For myself, I find that as I grow older, there is also a growing need for this kind of emotional honesty in all my relationships. Many of my friends are the same. When I read the words: ‘If your brother (sister) does something wrong, go and have it out with him (her) alone’ I am reminded that at the heart of life, there is a constant invitation to emotional freedom. We have an increasing need of candour in all our intimate relationships.  I celebrate then those times that I have been able to accept this invitation to freedom, to speak up, to face the conflict, to tell my hurt, even if I risk ‘losing’ the argument. Sirach 19:13 ff asks the believer to ‘question’ the person if they have heard about an offense committed against them. This questioning spirit is very relevant to today’s Gospel reading. When you ‘have it out with him/her alone’ you are invited to engage in a gentle search for the truth, not to make an accusation.

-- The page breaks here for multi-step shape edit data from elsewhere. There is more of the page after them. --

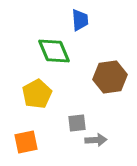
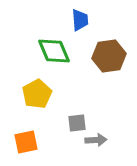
brown hexagon: moved 1 px left, 21 px up
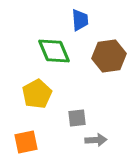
gray square: moved 5 px up
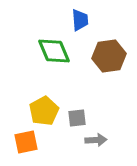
yellow pentagon: moved 7 px right, 17 px down
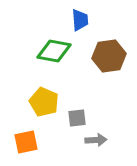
green diamond: rotated 56 degrees counterclockwise
yellow pentagon: moved 9 px up; rotated 20 degrees counterclockwise
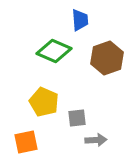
green diamond: rotated 12 degrees clockwise
brown hexagon: moved 2 px left, 2 px down; rotated 12 degrees counterclockwise
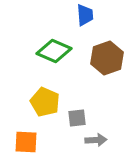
blue trapezoid: moved 5 px right, 5 px up
yellow pentagon: moved 1 px right
orange square: rotated 15 degrees clockwise
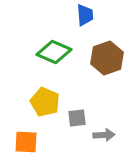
green diamond: moved 1 px down
gray arrow: moved 8 px right, 5 px up
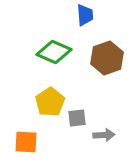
yellow pentagon: moved 5 px right; rotated 16 degrees clockwise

Finally, there is a major inner challenge when facing conflict. Jesus says If your brother does something wrong, go and have it out with him alone. The problem of course, is that in life, when we enter into confrontation with the offender, we are seldom ‘alone’. There in the room with us, there, in this space of confrontation are all the memories of past conflicts that you may have had with this very person, there with you are all your biases against them. Thus it is, that many of us may have experienced these confrontations being very toxic from the beginning. Let us ask Almighty God for pardon, when we carried ‘others’ into this confrontation with our brother or sister, by that meaning, memories of past hurts, our own difficult experiences, our biases, and our prejudices. We pray that we may be given the grace to enter as freely as possible into dialogue with the sister or brother who has done something wrong against us – that we may be willing to leave the past behind and be willing to change our minds about them, as we gently search for the truth. Amen.